Lebanon canceled a plan to export its garbage to Russia on Friday, a government agency said, sending Beirut’s six-month garbage crisis back to square one as mountains of trash choke the city’s air and streets.
Lebanese authorities shut the main landfill site for garbage from the capital in July, without providing an alternative.
Frustrated protesters point the finger at Lebanon’s paralyzed political system, made worse because of sectarian tension that has increased with Syria’s civil war next door. The government has not passed a budget since 2005 and has been without a president for over a year and a half.
The British firm chosen to export the rubbish to Russia for disposal, Chinook Urban Mining, failed to obtain documents proving Russia had agreed to accept the waste by Friday’s deadline, annulling the deal, government agency the Council for Reconstruction and Development (CDR) said.
It said this meant the Lebanese government could now claim $2.5 million from Chinook which the waste management firm put up as a guarantee it would get the required permissions.
The CDR said the company apologized for not being able to provide the documents. Chinook declined to comment.
“The CDR will now take the necessary administrative steps, including informing (Chinook) to consider the preliminary approval canceled, and that the financial guarantee, which the company offered as a guarantee they would secure the required documents, will be claimed,” the CDR said in a statement.
Untreated, unmanaged garbage threatens the water supply and people continue to burn garbage — despite a government ban — filling the air with foul smoke that contains dangerous levels of pollutants and carcinogens.
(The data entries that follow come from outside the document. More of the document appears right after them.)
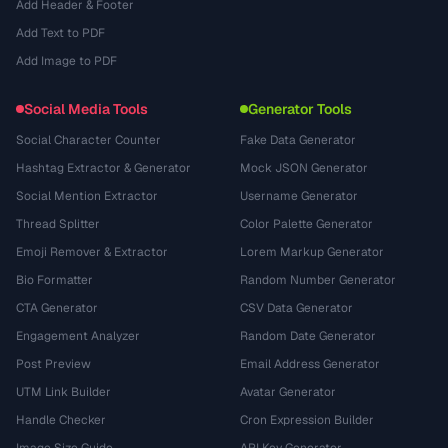
Add Header & Footer
Add Text to PDF
Add Image to PDF
Social Media Tools
Generator Tools
Social Character Counter
Fake Data Generator
Hashtag Extractor & Generator
Mock JSON Generator
Social Mention Extractor
Username Generator
Thread Splitter
Color Palette Generator
Emoji Remover & Extractor
Lorem Markup Generator
Bio Formatter
Random Number Generator
CTA Generator
CSV Data Generator
Engagement Analyzer
Random Date Generator
Post Preview
Email Address Generator
UTM Link Builder
Avatar Generator
Handle Checker
Cron Expression Builder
At a National Dialogue session on Thursday, Prime Minister Tammam Salam said if the export plan fell through, he would ask politicians to reconsider the original landfill plan, and also said he had asked for an incineration plan to be looked into.
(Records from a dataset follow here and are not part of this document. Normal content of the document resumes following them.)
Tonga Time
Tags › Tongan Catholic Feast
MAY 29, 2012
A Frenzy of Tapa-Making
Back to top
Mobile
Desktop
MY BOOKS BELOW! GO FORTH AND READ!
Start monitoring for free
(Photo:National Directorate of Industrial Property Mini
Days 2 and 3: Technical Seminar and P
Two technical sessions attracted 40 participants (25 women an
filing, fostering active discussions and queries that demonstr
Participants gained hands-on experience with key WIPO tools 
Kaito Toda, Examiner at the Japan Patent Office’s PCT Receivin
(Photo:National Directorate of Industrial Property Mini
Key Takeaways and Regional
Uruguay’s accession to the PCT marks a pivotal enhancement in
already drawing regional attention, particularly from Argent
Foreign Minister Gebran Bassil said on Friday that it was time to have decentralization in waste management after a plan to export Lebanon’s garbage failed.
“The export of waste is the worst solution,” said Bassil at a press conference he held at the Bustros Palace.
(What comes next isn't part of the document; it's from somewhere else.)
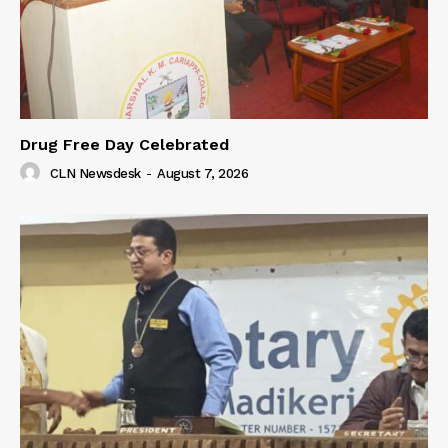
Drug Free Day Celebrated
CLN Newsdesk
-
August 7, 2026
“No country in the world resolves its waste problem through export,” he said.
“It’s time for decentralization in a waste management plan. We should encourage municipalities to find solutions,” the foreign minister, who is the head of the Free Patriotic Movement, told reporters.
Bassil called for the establishment of landfills to resolve the waste crisis away from sectarian shares.
“All sides have admitted that the Naameh landfill can still operate while providing the town’s residents with their rights,” he said.
The garbage crisis erupted in July last year when the landfill in the town of Naameh south of Beirut was closed.
Trash began piling up on the streets, and garbage was dumped in makeshift landfills, including river banks, valleys and under bridges.
When a plan to decentralize waste management failed last year, the government approved a scheme to export the garbage.
“There should be a political decision to stop benefiting from the trash” file, said Bassil, hinting about rampant corruption.
The foreign minister also called for decision by the authorities to deal with the issue “fairly.”
There should be scientific studies on where the landfills should be located, he said.